How to Define Survival Time for Prediction Model – Using Cox Regression in Datasets

cox-modelpredictive-modelssurvival

I am trying to develop a clinical risk score using a prediction model to predict the risk of developing a severe outcome (a type of tumour) that usually occurs in older adults from less severe clinical manifestations of the disease usually occurring in children (all chosen based on clinical expert knowledge on the disease).

The data I'm using comes from an ongoing clinical database using both prospective and retrospective data collection (If patient x joins at 50 years old but was diagnosed with clinical manifestation a at 25 years old, a will be entered in the data with the date at which it was diagnosed). All individuals in it have the same genetic disease. Participants joined the study at varying ages, some as babies and some over 60 years old.

The variables my data contains include the date of birth for every participant, their age when they joined the study and the date of their last follow-up. As for the clinical manifestations of the disease, they are all binary variables (Present/absent), while the one used as my outcome also comes with a second variable stating the age at diagnosis.

I'm having trouble defining the end of follow-up in my data. Having the birthdate of participants and knowing that outcome never happens before the age of 10, I'm thinking of choosing either birth or age of 10 as a starting point.

I'm struggling with the end of follow-up since it's an ongoing database, meaning that there is no date at which the study ends.

One possibility is just to use either date at the last visit for the censor and the date of outcome diagnosis for the event. Knowing that the oldest person diagnosed with the outcome is 69 years old, but that several people not developing the outcome are followed well until their eighties, does this pose a problem?

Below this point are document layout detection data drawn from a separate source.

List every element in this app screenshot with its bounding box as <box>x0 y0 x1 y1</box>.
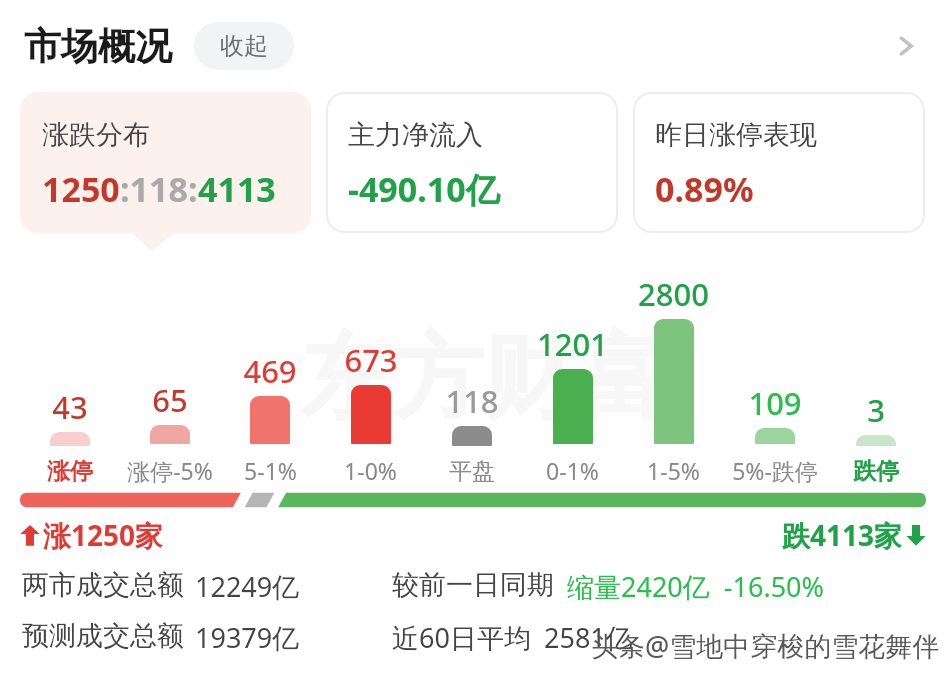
staticText: 市场概况 <box>24 23 172 70</box>
staticText: 65 <box>152 379 188 421</box>
staticText: 5%-跌停 <box>732 455 818 486</box>
button[interactable]: 673 <box>320 251 421 490</box>
staticText: 两市成交总额 <box>22 568 184 602</box>
staticText: 收起 <box>220 31 268 61</box>
button[interactable]: 469 <box>220 251 320 490</box>
button[interactable] <box>20 490 926 510</box>
button[interactable]: 1201 <box>522 251 623 490</box>
button[interactable]: 109 <box>724 251 825 490</box>
staticText: 0-1% <box>546 455 599 486</box>
staticText: 头条@雪地中穿梭的雪花舞伴 <box>591 627 940 664</box>
staticText: 109 <box>748 382 802 424</box>
button[interactable]: 2800 <box>623 251 724 490</box>
staticText: 4113 <box>198 166 276 212</box>
staticText: 较前一日同期 <box>392 568 554 602</box>
button[interactable]: 主力净流入 <box>326 92 618 233</box>
staticText: 673 <box>344 339 398 381</box>
button[interactable]: 昨日涨停表现 <box>633 92 925 233</box>
button[interactable]: 涨跌分布 <box>20 92 311 233</box>
staticText: 3 <box>867 389 885 431</box>
staticText: -490.10亿 <box>348 166 500 212</box>
staticText: 1250 <box>42 166 120 212</box>
staticText: 涨停-5% <box>127 455 213 486</box>
staticText: 跌停 <box>853 457 899 486</box>
staticText: 主力净流入 <box>348 118 483 152</box>
staticText: :118: <box>120 166 198 212</box>
button[interactable]: 65 <box>120 251 220 490</box>
button[interactable]: 118 <box>421 251 522 490</box>
staticText: 5-1% <box>244 455 297 486</box>
staticText: 预测成交总额 <box>22 619 184 653</box>
staticText: 东方财富 <box>300 320 668 436</box>
staticText: 近60日平均 <box>392 619 531 656</box>
staticText: 涨1250家 <box>43 516 164 554</box>
staticText: 2581亿 <box>544 619 633 656</box>
button[interactable]: 收起 <box>194 22 294 70</box>
staticText: 涨停 <box>47 457 93 486</box>
staticText: 469 <box>243 350 297 392</box>
staticText: 1-5% <box>647 455 700 486</box>
staticText: 1-0% <box>344 455 397 486</box>
staticText: 12249亿 <box>195 568 300 605</box>
staticText: 0.89% <box>655 166 754 212</box>
button[interactable]: 3 <box>825 251 926 490</box>
staticText: 43 <box>52 386 88 428</box>
staticText: 118 <box>445 380 499 422</box>
button[interactable]: 43 <box>20 251 120 490</box>
staticText: 跌4113家 <box>782 516 903 554</box>
staticText: 2800 <box>638 273 709 315</box>
staticText: 缩量2420亿 -16.50% <box>567 568 824 605</box>
button[interactable]: 查看更多 <box>884 24 928 68</box>
staticText: 平盘 <box>449 457 495 486</box>
staticText: 19379亿 <box>195 619 300 656</box>
staticText: 涨跌分布 <box>42 118 150 152</box>
staticText: 昨日涨停表现 <box>655 118 817 152</box>
staticText: 1201 <box>537 323 608 365</box>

Is there supposed to be a specific cutoff usually for the end of follow-up, or is it just what we're used to seeing for studies with a specific end time?

I'm confused since, in this case, we're not interested in something like remission after 5 years; we are just interested in knowing how certain predictors' presence affects the risk of developing the outcome.

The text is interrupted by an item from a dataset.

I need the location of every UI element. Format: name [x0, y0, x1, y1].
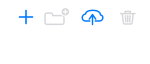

As for my question, is this a situation in which Cox, or maybe even survival analysis, is maybe not the best answer?

If Cox regression is a good choice, how is follow-up usually defined in a situation like this?

Best Answer

Is there supposed to be a specific cutoff usually for the end of follow-up, or is it just what we're used to seeing for studies with a specific end time?

There is no need to have "a specific end time." An advantage of survival analysis is that you can use all the information that you have with respect to outcome times, even those with very long observation times without events. If you are using age as your time scale and the last event happened at age 69, then participants observed past age 69 will provide information up to age 69 in the Cox model. There's no reason (or advantage) to censoring those values at ages lower than what you have observed. As more data become available and events are found at later ages, data from those individuals will help refine the model.

As discussed in a previous question you do need to treat the study-entry age as left truncated for those who enter without having experienced the event, as no such individual provides information about potential events that might have occurred prior to the age at study entry.

Some cases

If patient x joins at 50 years old but was diagnosed with clinical manifestation a at 25 years old, a will be entered in the data with the date at which it was diagnosed

might need special treatment. For them, you might only have an upper limit to the age at which the event of interest occurred; it might have been earlier than 25 years old in that example. Those event ages should be treated as left-censored unless the specific age at the event is known. The Klein and Moeschberger text provides many examples of how to distinguish the different types of censoring and truncation.